Can You Actually Delete Amazon Orders?
Here's the honest answer: Amazon does not allow you to permanently delete orders from your order history. Every completed transaction is stored as part of your account record, and there's no built-in "delete order" button that wipes a purchase from existence.
This is largely by design. Amazon keeps order records for customer service purposes, return eligibility tracking, warranty references, and legal/financial recordkeeping. Even if you cancel an order before it ships, a record of that transaction typically remains visible in your history.
That said, there are several things you can do — and they matter depending on what you're actually trying to achieve.
What You Can Do Instead
Archive an Order (Hide It From Default View)
Amazon offers an archiving feature that removes orders from your default order history view. This is the closest thing to "hiding" a purchase without deleting it.
To archive an order:
- Go to Returns & Orders in the top-right corner of Amazon's website
- Find the order you want to hide
- Select Archive Order
- Confirm the action
Archived orders won't appear in your standard order history. They're moved to a separate Archived Orders section, which you can access manually — but they won't show up during normal browsing of your account.
Important caveat: Archiving is only available on the desktop/browser version of Amazon. The mobile app doesn't currently support this feature directly, so you'd need to use a browser on your phone or switch to a desktop.
Also worth noting: archived orders can still be viewed by anyone with access to your account who knows where to look. This is not a privacy lock — it's a visual filter.
Cancel an Order Before It Ships
If the order hasn't been fulfilled yet, cancellation is your cleanest option. A cancelled order still appears in your history, but it won't show as a completed purchase, and no charge will have gone through (or any pending charge will be reversed).
To cancel:
- Go to Returns & Orders
- Find the order
- Select Cancel Items
- Choose the items and confirm
Cancellation is only possible within a short window — sometimes just minutes after placing an order, depending on how quickly fulfillment begins. Orders that have already shipped cannot be cancelled; they'd need to go through the return process instead.
Request Data Deletion Through Amazon's Privacy Tools
Amazon, like other major platforms, provides some data privacy controls in response to regulations like GDPR (in Europe) and CCPA (in California). Depending on your region, you may be able to submit a data deletion request through Amazon's privacy settings.
This is a broader account-level action — not a targeted "delete this one order" function — and it typically involves closing or significantly altering your account data. It's not a casual fix for hiding a single purchase.
To explore this:
- Visit Amazon's Privacy Notice page
- Navigate to Data and Privacy settings in your account
- Look for options related to data requests or account closure
🔒 The scope and availability of these tools varies significantly by country and account type.
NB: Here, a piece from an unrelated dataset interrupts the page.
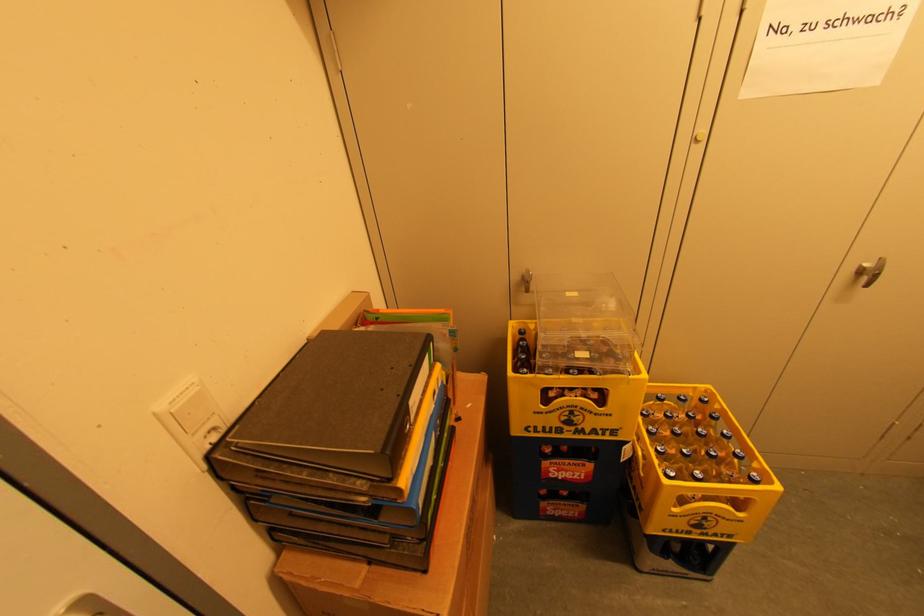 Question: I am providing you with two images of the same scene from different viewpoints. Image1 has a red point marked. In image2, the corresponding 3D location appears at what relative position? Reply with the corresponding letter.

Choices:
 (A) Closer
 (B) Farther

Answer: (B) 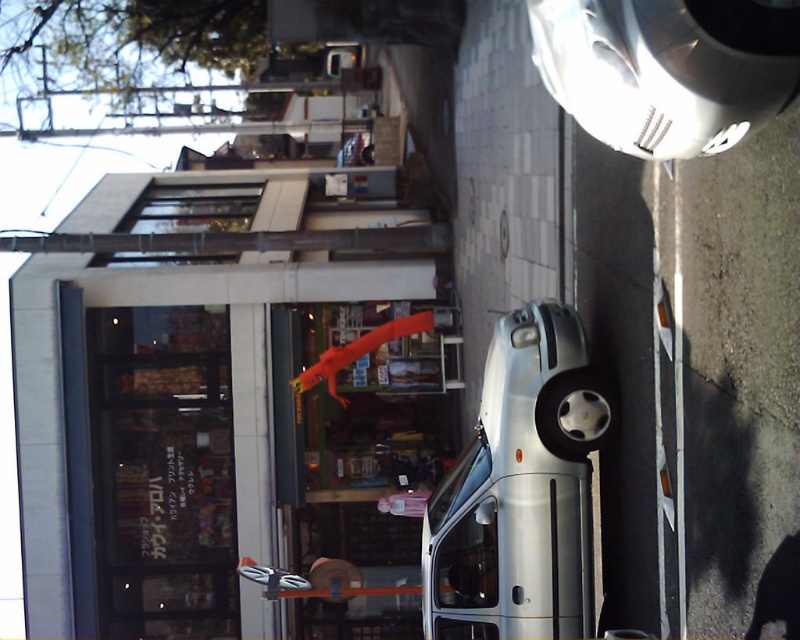 Question: Can you confirm if silver metallic van at center is positioned to the right of rubber orange lizard at center?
Variables That Affect Your Options
Not everyone has the same tools available. Several factors influence what you can actually do:
| Factor | How It Affects Your Options |
|---|---|
| Account region | GDPR/CCPA users may have broader data rights |
| Device/platform | Archiving only works via desktop browser |
| Order status | Cancellation requires the order to be pre-shipment |
| Account type | Business accounts may have different history settings |
| Time since purchase | Older orders can be archived but not cancelled |
What About Third-Party Sellers?
If your order was fulfilled by a third-party seller on Amazon's marketplace, the order record still lives in Amazon's system — not just with the seller. Archiving and cancellation rules are the same. The seller won't remove the record from your Amazon account regardless of how the dispute or return resolves.
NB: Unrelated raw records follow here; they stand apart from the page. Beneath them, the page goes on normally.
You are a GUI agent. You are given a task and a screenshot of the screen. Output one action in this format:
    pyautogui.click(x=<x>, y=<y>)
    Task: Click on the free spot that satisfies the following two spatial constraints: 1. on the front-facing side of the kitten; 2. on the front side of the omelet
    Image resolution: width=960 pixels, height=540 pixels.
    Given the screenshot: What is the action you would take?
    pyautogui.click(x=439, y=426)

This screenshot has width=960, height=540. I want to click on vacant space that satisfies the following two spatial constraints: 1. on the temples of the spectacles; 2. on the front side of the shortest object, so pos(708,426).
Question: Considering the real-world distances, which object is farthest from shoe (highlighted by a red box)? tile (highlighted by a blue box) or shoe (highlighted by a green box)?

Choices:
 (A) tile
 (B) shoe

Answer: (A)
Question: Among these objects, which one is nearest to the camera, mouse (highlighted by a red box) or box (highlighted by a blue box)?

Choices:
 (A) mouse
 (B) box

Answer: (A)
Why Amazon Keeps Order History
Understanding why Amazon retains this data helps set expectations. Order history serves multiple functions:
- Customer service — agents use it to verify purchases and process returns
- Financial records — transactions are part of Amazon's and your own tax/purchase history
- Product reviews — Amazon ties your ability to review a product to your verified purchase record
- Recommendations — your history feeds the recommendation algorithm
Removing that data entirely would break several account features. This is part of why full deletion isn't offered as a self-service option.
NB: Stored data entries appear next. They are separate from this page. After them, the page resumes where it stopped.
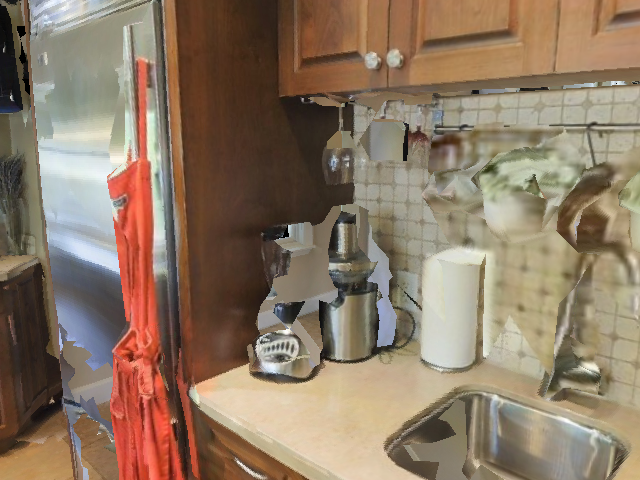 Where is `wine glasses`? This screenshot has width=640, height=480. wine glasses is located at coordinates (337, 171), (420, 154). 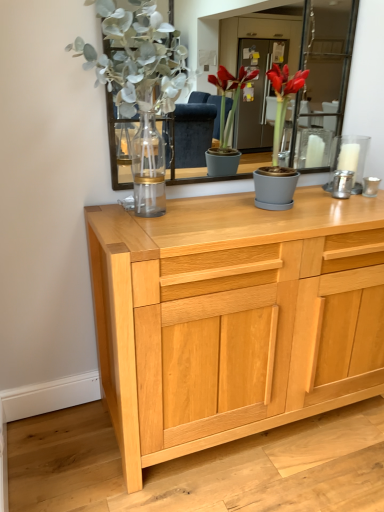 Question: From a real-world perspective, relative to matte glass vase at upper left, is matte gray pot at center vertically above or below?

Choices:
 (A) below
 (B) above

Answer: (A)

Question: Does point (273, 68) appear closer or farther from the camera than point (102, 6)?

Choices:
 (A) farther
 (B) closer

Answer: (A)

Question: Which is nearer to the matte glass vase at upper left?

Choices:
 (A) silver metallic candle holder at right
 (B) light wood cabinet at center
 (C) matte gray pot at center

Answer: (C)

Question: Which of these objects is positioned closest to the light wood cabinet at center?

Choices:
 (A) silver metallic candle holder at right
 (B) matte glass vase at upper left
 (C) matte gray pot at center

Answer: (C) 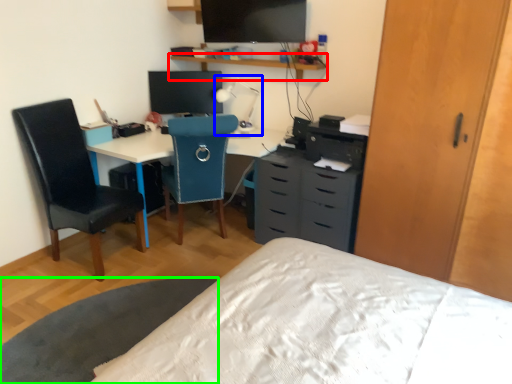 Question: Estimate the real-world distances between objects in this image. Which object is closer to shelf (highlighted by a red box), table lamp (highlighted by a blue box) or table (highlighted by a green box)?

Choices:
 (A) table lamp
 (B) table

Answer: (A) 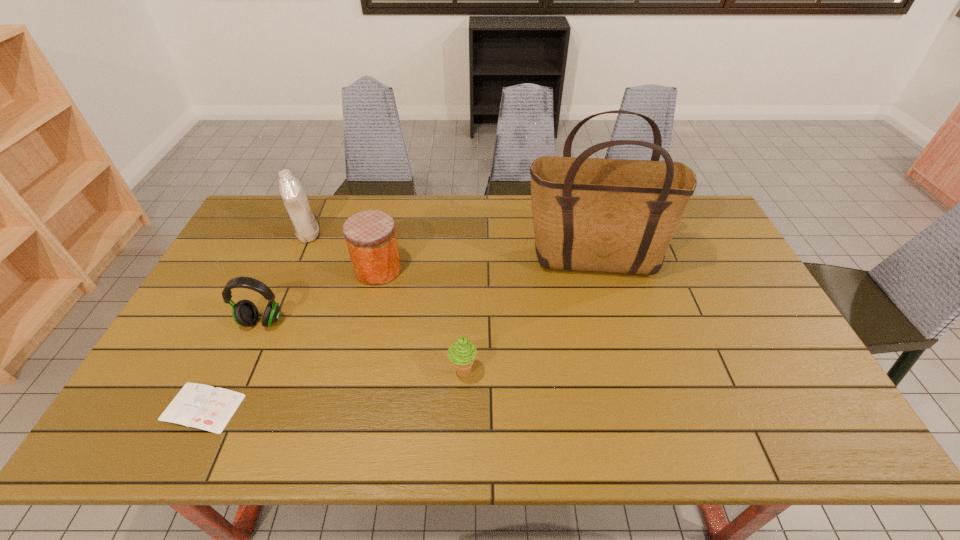 Find the location of a particular element. The image size is (960, 540). blank space at the right edge is located at coordinates (773, 388).

Find the location of a particular element. free space at the far left corner of the desktop is located at coordinates (254, 217).

Identify the location of free space at the near left corner of the desktop. (139, 418).

At what (x,y) coordinates should I click in order to perform the action: click on empty space that is in between the diary and the jar. Please return your answer as a coordinate pair (x, y). This screenshot has width=960, height=540. Looking at the image, I should click on (291, 339).

I want to click on free spot between the detergent and the headset, so click(x=285, y=278).

Find the location of a particular element. The height and width of the screenshot is (540, 960). vacant area that lies between the jar and the second object from right to left is located at coordinates (420, 320).

Locate an element on the screen. The image size is (960, 540). free space between the jar and the diary is located at coordinates (291, 339).

In order to click on free space between the jar and the headset in this screenshot , I will do `click(320, 295)`.

The width and height of the screenshot is (960, 540). I want to click on unoccupied position between the headset and the jar, so click(320, 295).

This screenshot has height=540, width=960. What are the coordinates of `free space between the second tallest object and the icecream` in the screenshot? It's located at (385, 302). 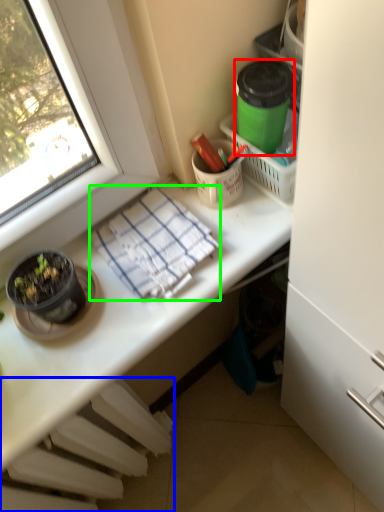 Question: Which is nearer to the appliance (highlighted by a red box)? radiator (highlighted by a blue box) or blanket (highlighted by a green box).

Choices:
 (A) radiator
 (B) blanket

Answer: (B)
A Note on Shared Accounts 👀
If you share an Amazon account with family members — which is common in households — the archive feature becomes more practically useful. Hiding a surprise gift purchase from a shared order view is one of the most common reasons people look for this feature in the first place. Archiving handles that scenario reasonably well, as long as the other person isn't actively looking through archived orders.
Whether the archive feature is sufficient for your situation, or whether you need to look at Amazon's broader privacy tools, depends on what you're actually trying to protect — and who has access to your account.